Fifty metres down the street from the Bella Italia was the traffic light where Avenida 5° de Outubro crossed Duque de Ávila. This was the point where Jamie Gallacher said Catarina got into the car. The crossroads was surrounded by apartment and office buildings. This was a place of work. At that time of the afternoon there must have been plenty of people on the street heading for their weekend. I went to the bus stop opposite the Bella Italia. As the time approached 8.00 a.m. more people arrived. If Gallacher had hit the girl there must have been someone on this side of the street who'd been at the bus stop and seen it.

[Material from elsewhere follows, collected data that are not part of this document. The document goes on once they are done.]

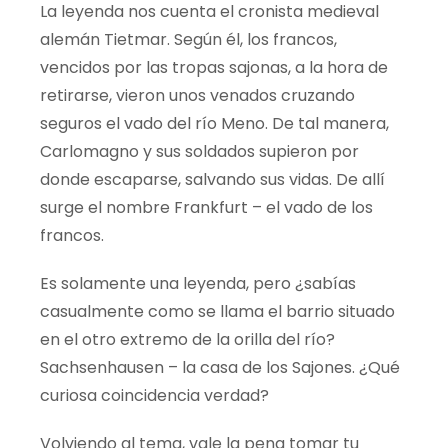
La leyenda nos cuenta el
cronista
medieval
alemán
Tietmar
. Según él, los francos,
vencidos por las tropas sajonas, a la hora de
retirarse, vieron unos venados cruzando
seguros el vado del río Meno. De tal manera,
Carlomagno y sus soldados supieron por
donde escaparse, salvando sus vidas. De allí
surge el nombre Frankfurt – el vado de los
francos.
Es
solamente una leyenda, pero
¿
sabías
casualmente como se llama el barrio situado
en el otro extremo de la orilla del río?
Sachsenhausen
– la casa de los Sajones. ¿
Qué
curiosa coincidencia verdad?
Volviendo al tema, vale la pena tomar tu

Marshalling Portuguese people is not an easy thing to do, even when they're from the same family and heading for lunch, but when they're getting off a bus on the way to work they become a thunderous herd. But I was lucky that day, and so was Jamie Gallacher. I found a twenty-five-year-old marketing executive who worked for an international computer company on 5° de Outubro. She'd seen the man hit the girl and walk away down Duque de Ávila. She saw three cars pull up at the traffic light. The first was small and silver, the second one was large and dark, the third white. The driver of the second car, dimly visible behind tinted glass, had leaned across the seat and shouted out of the window. The girl had come off the pavement. They'd talked briefly. The lights had changed, the silver car took off and the girl got into the passenger seat. The car had crossed Avenida 5° de Outubro and headed in the direction of the Gulbenkian Museum and the Museum of Modern Art complex.